Before the e-mail was sent, 54.2 percent of the profiles referred to sex and 85.3 percent mentioned substance use. Three months after the e-mail intervention, 42.1 percent of the profile owners who received an e-mail and 29.5 percent of those who did not made protective changes to their profile. Specifically, references to sex decreased to zero on 13.7 percent of profiles in the group that received the e-mail and 5.3 percent in those that did not, and references to substance use disappeared on 26 percent of the intervention profiles vs. 22 percent of the controls. A total of 10.5 percent of intervention profiles and 7.4 percent of control profiles were set to “private” at the three-month follow-up.

 

“Our study illustrates that developing online interventions to reduce online risk behaviors is feasible, low-intensity and low-cost,” the authors conclude. “Our findings suggest that some teenagers may be open to feedback regarding their Web profiles and subsequently alter online behaviors. Given the hazards associated with displaying risk behavior information, parents and health care providers should recognize the importance of social networking sites in adolescents’ social lives, discuss social networking site disclosures with both younger and older adolescents and provide Internet safety resources.”

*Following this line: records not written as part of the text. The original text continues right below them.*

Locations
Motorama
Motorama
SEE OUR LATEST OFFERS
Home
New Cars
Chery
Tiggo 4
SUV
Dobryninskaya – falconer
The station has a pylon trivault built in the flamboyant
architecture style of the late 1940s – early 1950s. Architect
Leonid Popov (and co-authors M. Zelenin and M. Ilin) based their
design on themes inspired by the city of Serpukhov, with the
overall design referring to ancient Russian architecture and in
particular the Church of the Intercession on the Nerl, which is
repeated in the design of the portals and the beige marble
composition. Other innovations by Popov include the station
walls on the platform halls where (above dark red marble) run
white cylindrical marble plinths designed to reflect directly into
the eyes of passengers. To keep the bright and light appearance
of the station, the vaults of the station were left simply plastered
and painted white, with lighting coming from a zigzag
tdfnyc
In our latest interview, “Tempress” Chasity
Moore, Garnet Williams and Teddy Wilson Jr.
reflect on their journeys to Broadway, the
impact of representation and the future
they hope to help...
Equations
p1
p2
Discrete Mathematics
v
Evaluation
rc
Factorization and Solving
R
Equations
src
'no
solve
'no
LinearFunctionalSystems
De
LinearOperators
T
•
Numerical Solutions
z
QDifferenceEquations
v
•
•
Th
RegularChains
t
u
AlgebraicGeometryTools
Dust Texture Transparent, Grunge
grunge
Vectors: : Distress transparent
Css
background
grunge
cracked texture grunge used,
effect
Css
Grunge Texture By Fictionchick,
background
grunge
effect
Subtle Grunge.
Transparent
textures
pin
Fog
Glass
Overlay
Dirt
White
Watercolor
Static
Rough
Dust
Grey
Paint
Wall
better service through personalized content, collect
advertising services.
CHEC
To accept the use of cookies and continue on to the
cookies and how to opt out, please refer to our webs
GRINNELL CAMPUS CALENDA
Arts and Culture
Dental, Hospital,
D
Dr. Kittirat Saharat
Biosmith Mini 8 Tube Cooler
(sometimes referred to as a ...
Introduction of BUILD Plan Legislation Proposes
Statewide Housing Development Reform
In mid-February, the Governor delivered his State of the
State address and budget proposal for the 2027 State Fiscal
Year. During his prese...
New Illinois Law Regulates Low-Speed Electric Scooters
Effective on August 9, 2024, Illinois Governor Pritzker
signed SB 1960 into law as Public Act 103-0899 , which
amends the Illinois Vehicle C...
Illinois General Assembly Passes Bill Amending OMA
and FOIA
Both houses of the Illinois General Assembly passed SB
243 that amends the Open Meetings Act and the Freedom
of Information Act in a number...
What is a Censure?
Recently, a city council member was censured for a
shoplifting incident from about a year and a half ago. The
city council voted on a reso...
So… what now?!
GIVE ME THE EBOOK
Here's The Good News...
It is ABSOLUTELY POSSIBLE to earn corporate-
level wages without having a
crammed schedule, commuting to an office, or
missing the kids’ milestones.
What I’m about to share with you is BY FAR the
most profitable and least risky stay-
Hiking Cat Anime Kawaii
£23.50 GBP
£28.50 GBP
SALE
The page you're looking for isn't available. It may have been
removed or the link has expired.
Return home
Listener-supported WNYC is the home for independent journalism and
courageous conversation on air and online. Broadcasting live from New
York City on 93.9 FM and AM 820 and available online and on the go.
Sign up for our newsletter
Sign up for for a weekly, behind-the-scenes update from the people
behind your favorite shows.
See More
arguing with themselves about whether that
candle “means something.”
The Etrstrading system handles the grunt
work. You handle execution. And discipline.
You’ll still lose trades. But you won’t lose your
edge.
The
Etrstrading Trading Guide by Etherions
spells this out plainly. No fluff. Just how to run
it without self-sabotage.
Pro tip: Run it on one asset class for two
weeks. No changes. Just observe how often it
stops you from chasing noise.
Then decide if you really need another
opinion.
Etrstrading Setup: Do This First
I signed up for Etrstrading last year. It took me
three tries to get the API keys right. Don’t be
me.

“As with any new media technology, there are potential benefits and drawbacks to social networking sites,” write Kimberly J. Mitchell, Ph.D., and Michele Ybarra, M.P.H., Ph.D., of the Crimes Against Children Research Center, University of New Hampshire, Durham, in an accompanying editorial.2

 

The sites “provide educational benefits to youth; they foster learning and the development of critical thinking skills that complement those taught in classrooms,” they continue. “They also provide psychosocial benefits that facilitate identity development, enhance cognitive skills related to perspective taking, allow autonomy and serve as a form of social support, which may prove critical to youth who feel isolated, lonely or ostracized for any number of reasons.”

 

“On the other hand, content on social networking site profiles may increase one’s likelihood of being harassed or targeted with unwanted sexual solicitation; it may negatively affect one’s future professional opportunities; and its images may portray risky health behaviors as normative. It is our job as professionals to understand these risks and benefits and to identify strategies that help youth reduce the former and increase the latter.”

 

References:

1. Arch Pediatr Adolesc Med. 2009;163[1]:27-34, 35-41

2. Arch Pediatr Adolesc Med. 2009;163[1]:87-89.